- SUPPLIED MATERIAL -

....

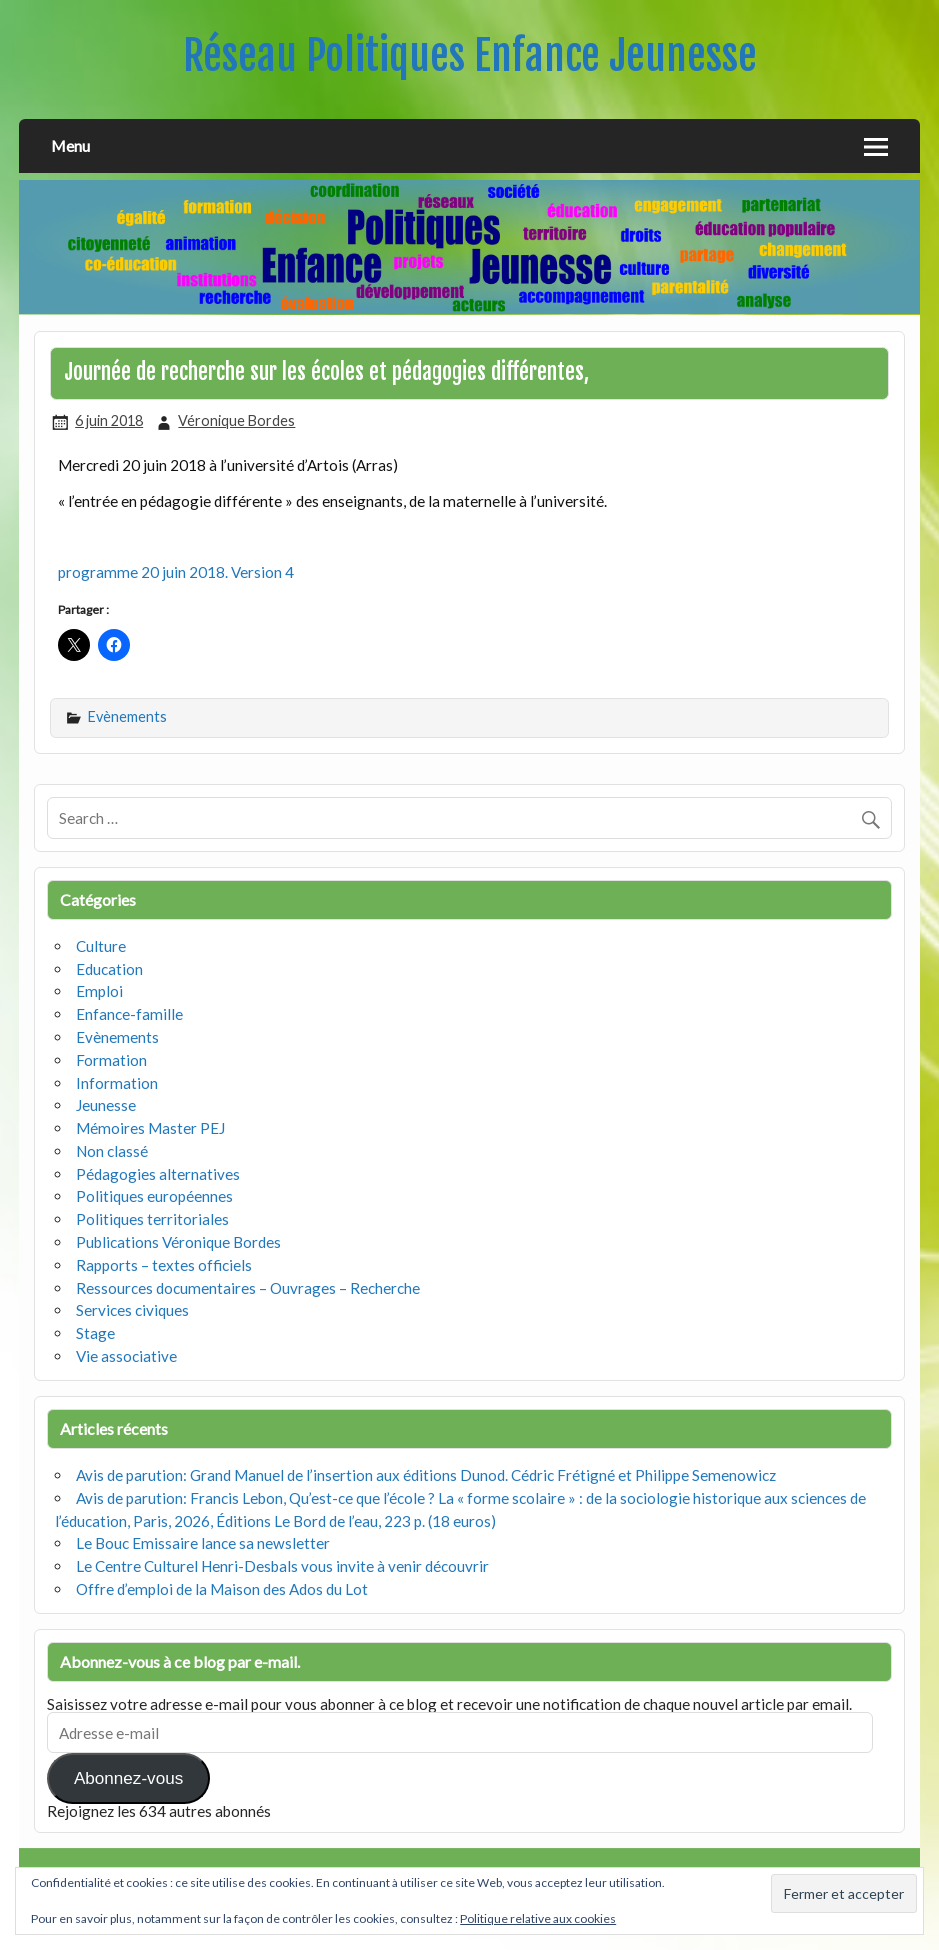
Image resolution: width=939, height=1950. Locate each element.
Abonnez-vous (128, 1778)
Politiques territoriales (152, 1219)
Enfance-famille (129, 1014)
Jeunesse (106, 1105)
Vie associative (126, 1356)
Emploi (99, 991)
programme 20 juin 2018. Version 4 (176, 572)
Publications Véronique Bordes (178, 1242)
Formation (111, 1060)
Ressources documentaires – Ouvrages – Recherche (248, 1288)
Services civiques (132, 1310)
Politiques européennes (154, 1196)
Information (117, 1083)
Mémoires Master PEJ (150, 1128)
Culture (101, 946)
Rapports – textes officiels (164, 1265)
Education (109, 969)
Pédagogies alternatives (158, 1174)
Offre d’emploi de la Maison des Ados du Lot (222, 1589)
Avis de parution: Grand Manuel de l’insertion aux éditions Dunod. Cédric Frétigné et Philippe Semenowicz (426, 1475)
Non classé (112, 1151)
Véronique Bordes (236, 420)
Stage (95, 1333)
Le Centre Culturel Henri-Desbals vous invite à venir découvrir (282, 1566)
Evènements (127, 716)
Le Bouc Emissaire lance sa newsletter (203, 1543)
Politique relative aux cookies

....

Where an entry includes a picture, drop it, and print the rest of the material word for word.

- ANSWER TO THIS EXERCISE -
Image resolution: width=939, height=1950. Locate each element.
Abonnez-vous (128, 1778)
Politiques territoriales (152, 1219)
Enfance-famille (129, 1014)
Jeunesse (106, 1105)
Vie associative (126, 1356)
Emploi (99, 991)
programme 20 juin 2018. Version 4 (176, 572)
Publications Véronique Bordes (178, 1242)
Formation (111, 1060)
Ressources documentaires – Ouvrages – Recherche (248, 1288)
Services civiques (132, 1310)
Politiques européennes (154, 1196)
Information (117, 1083)
Mémoires Master PEJ (150, 1128)
Culture (101, 946)
Rapports – textes officiels (164, 1265)
Education (109, 969)
Pédagogies alternatives (158, 1174)
Offre d’emploi de la Maison des Ados du Lot (222, 1589)
Avis de parution: Grand Manuel de l’insertion aux éditions Dunod. Cédric Frétigné et Philippe Semenowicz (426, 1475)
Non classé (112, 1151)
Véronique Bordes (236, 420)
Stage (95, 1333)
Le Centre Culturel Henri-Desbals vous invite à venir découvrir (282, 1566)
Evènements (127, 716)
Le Bouc Emissaire lance sa newsletter (203, 1543)
Politique relative aux cookies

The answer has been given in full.